About this task ->
The line containing "IMG 20190430 143501" marks where to begin; quote it and every line after it through the end of the data, exactly as written.

Dataset section ->

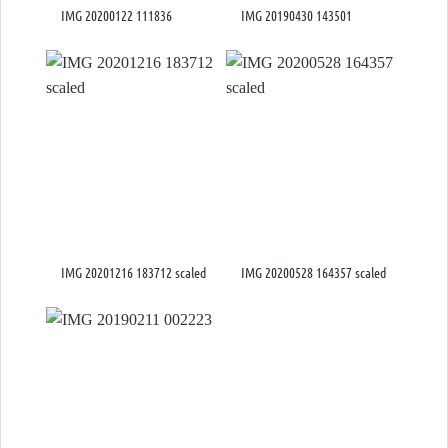
IMG 20200122 111836
IMG 20190430 143501
IMG 20201216 183712 scaled
IMG 20200528 164357 scaled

Solution for this problem ->
IMG 20190430 143501
IMG 20201216 183712 scaled
IMG 20200528 164357 scaled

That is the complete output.